**What is being asked:** Go through the entries and tally the lines containing the word "todas". Only the total is wanted.

**Information supplied:**
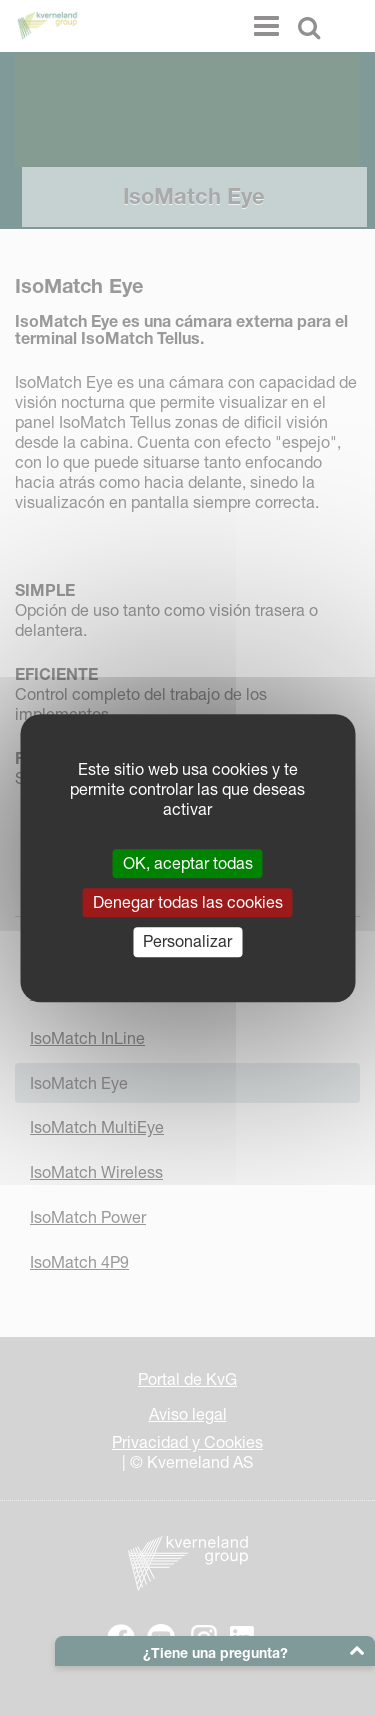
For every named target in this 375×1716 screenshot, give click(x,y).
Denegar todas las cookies (188, 902)
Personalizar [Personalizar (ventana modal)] (187, 942)
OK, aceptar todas (188, 863)
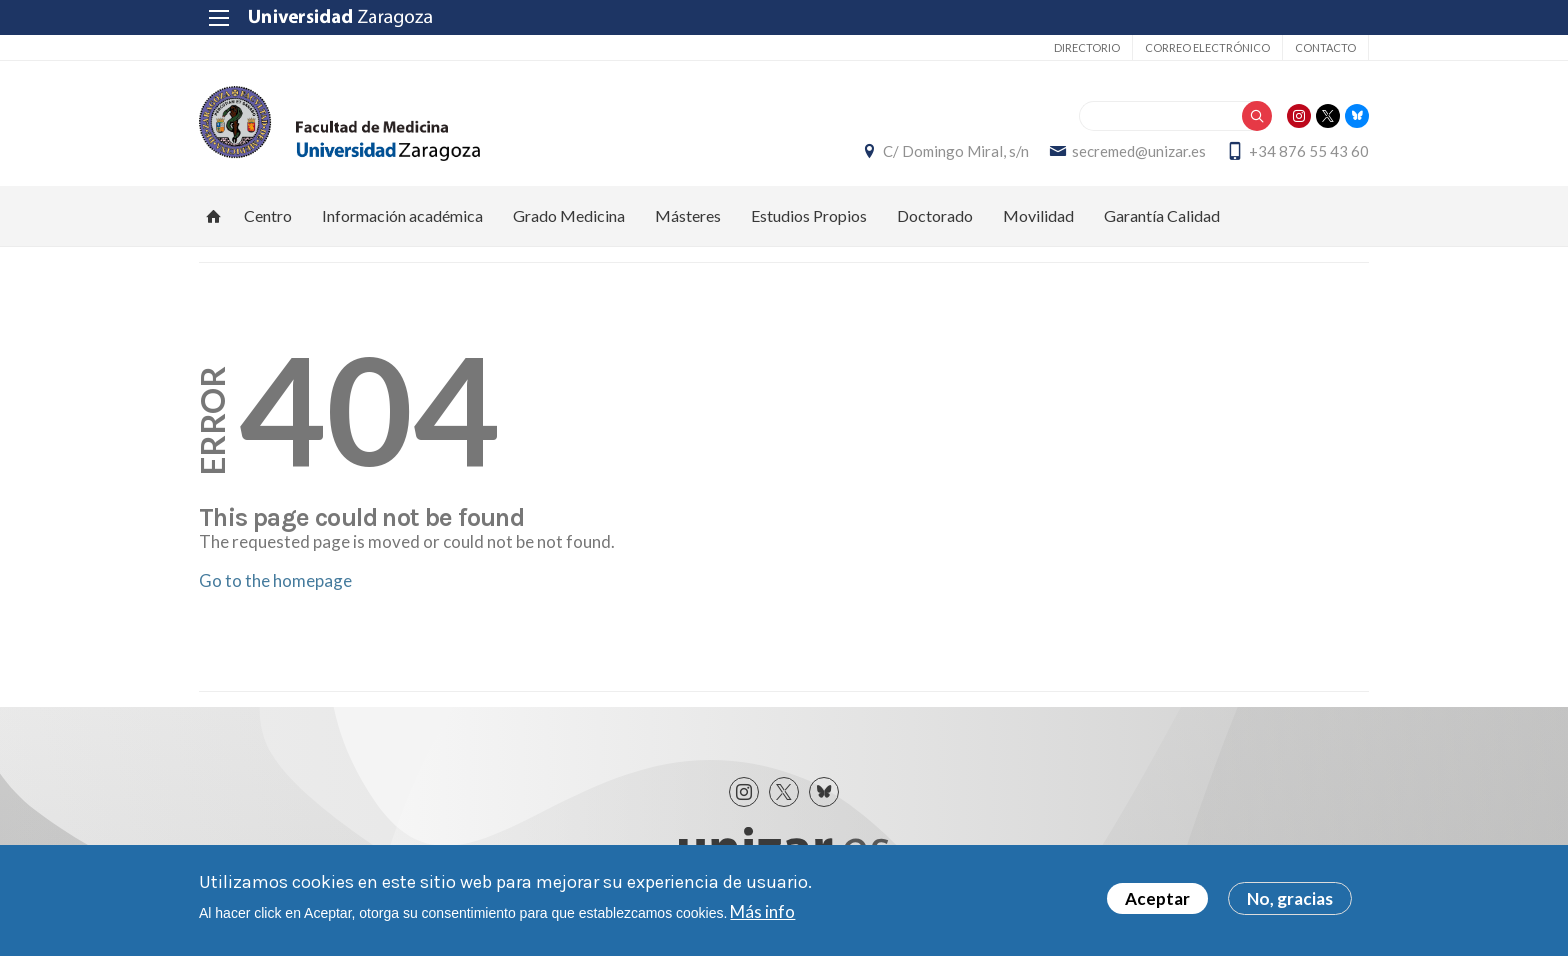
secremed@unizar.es (1139, 151)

**Output of the exercise:** 2